Data from the United States Virgin Islands shows that populations of susceptible corals and crustose coralline algae have been reduced by this disease, being replaced by fire coral, cyanobacteria, and macroalgae. A structural equation model spanning the Caribbean evinced versatility in reef fish, showing they associated with rugosity without regard for whether the coral was alive or dead. However, some declines due to stony coral tissue loss disease were still projected by the model, especially due to coral die-offs and loss of rugosity.

==Signs==
The signs of this disease are somewhat variable, and it may be difficult to distinguish from other coral diseases. SCTLD manifests as rapidly expanding lesions on the coral. Sometimes the infection exhibits a series of blotches that radiate outwards and coalesce. Small corals may be killed within weeks while larger individuals may survive for months or even a year or two.

==Research==
This is a particularly deadly coral disease with mortality rates varying between 66% and 100%. Although the cause of the disease has not yet been established, evidence suggests that a bacterial pathogen is being transmitted either by contact or by means of water movement. Not all corals are susceptible to the disease, with staghorn coral (Acropora cervicornis) and elkhorn coral (Acropora palmata), both of which are critically endangered, appearing to be immune.

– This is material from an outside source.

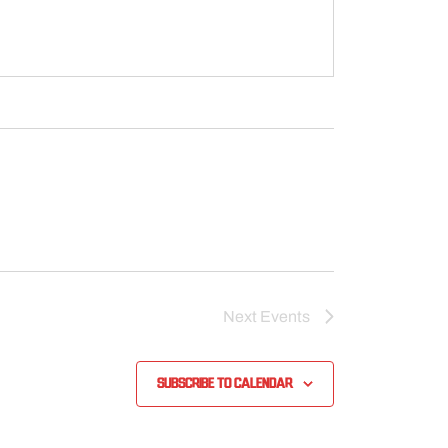
Next
Events
Subscribe to calendar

A 2021 study by the Florida Fish and Wildlife Conservation Commission and U.S. Geological Survey involving electron microscopy of infected corals suggests that SCTLD may not be caused a bacterial agent as previously thought, but rather a virus that lethally affects the zooxanthellae of corals and leads to host cell death. In diseased corals, no pathologies were noted in the coral host cells aside from lysis, whereas zooxanthellae displayed chloroplast pathologies and potential single-stranded RNA viruses similar to those found in plant viruses. This may explain why amoxicillin paste, the only known effective treatment method, suppresses the growth of new lesions but does not prevent new lesions from forming. Given that amoxicillin is intended for bacteria, its apparent suppression of SCTLD lesions may be an unintended side-effect that affects the virus rather than actual suppression of a bacterial agent. Other studies instead suggest that the bacterium plays a secondary role in attacking weakened corals. Three strains of harmful bacteria are associated with the disease.

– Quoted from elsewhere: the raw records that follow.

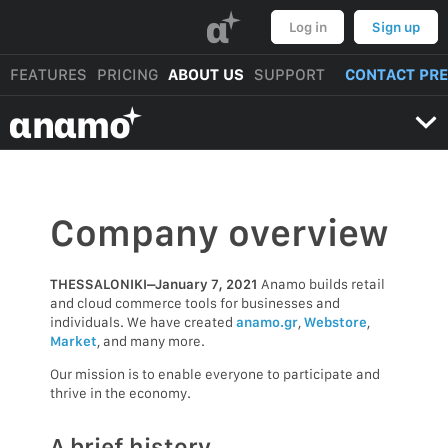
α
Log in
Sign up
FEATURES
PRICING
ABOUT US
SUPPORT
CONTACT PR
αnαmo
Company overview
THESSALONIKI–January 7, 2021
Anamo builds retail
and cloud commerce tools for businesses and
individuals. We have created
anamo.gr
,
Webstore
,
Market
, and many more.
Our mission is to enable everyone to participate and
thrive in the economy.
A brief history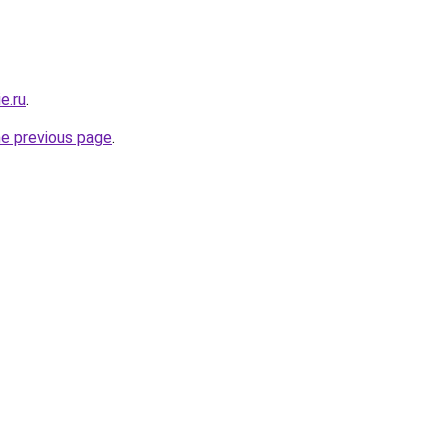
e.ru
.
he previous page
.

A 2023 study developed a potential probiotic treatment for SCTLD, obtained from Pseudoalteromonas bacteria isolated from SCTLD-resistant Montastraea corals. This may provide a more effective and efficient treatment compared to amoxicillin, which requires direct application, does not prevent reinfection, and may promote antibiotic resistance in the causal agent.

==Susceptibility==
The first species on a reef to be infected are usually the meandroid corals such as pillar coral (Dendrogyra cylindrus), elliptical star coral (Dichocoenia stokes), smooth flower coral (Eusmilia fastigiata), and maze corals (Meandrina spp.). Other susceptible species include boulder brain coral (Colpophyllia natans), grooved brain coral (Diploria labyrinthiformis), maze coral (Meandrina meandrites), symmetrical brain coral (Pseudodiploria strigosa) and knobby brain coral (Pseudodiploria clivosa). The genetically distinct Florida population of pillar coral has been essentially extirpated in the wild, and now primarily survives only in captivity.

Limited lab experiments suggest that Indo-Pacific coral species may also be susceptible to this disease as many of them are of the same groups present in the Caribbean, which could have severe consequences if the disease happened to reach the Indo-Pacific via the Panama Canal. In contrast, other studies suggest that if SCTLD is of viral origins, the zooxanthellae clades inhabiting the Caribbean may be uniquely susceptible to it, in contrast to the Indo-Pacific, which is dominated by a different clade of zooxanthellae and has not seen major coral diseases.

== Conservation ==
Due to the wide-ranging effects of the disease, many of the susceptible coral species have had fragments harvested from the wild, which have then been taken into captivity across the United States for the purpose of conservation, captive breeding and selective breeding, until either conditions improve or the captive corals develop resilience to the disease.